Your objective » Write the lines below out exactly, dropping each picture.

Dataset entries »
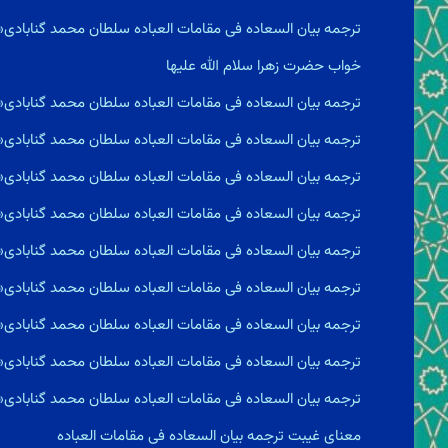
ترجمه بیان السعاده فى مقامات العباده سلطان محمد گنابادی
خواب حضرت زهرا سلام الله علیها
ترجمه بیان السعاده فى مقامات العباده سلطان محمد گنابادی
ترجمه بیان السعاده فى مقامات العباده سلطان محمد گنابادی
ترجمه بیان السعاده فى مقامات العباده سلطان محمد گناباد
ترجمه بیان السعاده فى مقامات العباده سلطان محمد گنابادی«
ترجمه بیان السعاده فى مقامات العباده سلطان محمد گنابادی«
ترجمه بیان السعاده فى مقامات العباده سلطان محمد گنابادی«
ترجمه بیان السعاده فى مقامات العباده سلطان محمد گنابادی«
ترجمه بیان السعاده فى مقامات العباده سلطان محمد گنابادی«س
ترجمه بیان السعاده فى مقامات العباده سلطان محمد گنابادی
معناى غيبت ترجمه بیان السعاده فى مقامات العباده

Answer space »
ترجمه بیان السعاده فى مقامات العباده سلطان محمد گنابادی
خواب حضرت زهرا سلام الله علیها
ترجمه بیان السعاده فى مقامات العباده سلطان محمد گنابادی
ترجمه بیان السعاده فى مقامات العباده سلطان محمد گنابادی
ترجمه بیان السعاده فى مقامات العباده سلطان محمد گناباد
ترجمه بیان السعاده فى مقامات العباده سلطان محمد گنابادی«
ترجمه بیان السعاده فى مقامات العباده سلطان محمد گنابادی«
ترجمه بیان السعاده فى مقامات العباده سلطان محمد گنابادی«
ترجمه بیان السعاده فى مقامات العباده سلطان محمد گنابادی«
ترجمه بیان السعاده فى مقامات العباده سلطان محمد گنابادی«س
ترجمه بیان السعاده فى مقامات العباده سلطان محمد گنابادی
معناى غيبت ترجمه بیان السعاده فى مقامات العباده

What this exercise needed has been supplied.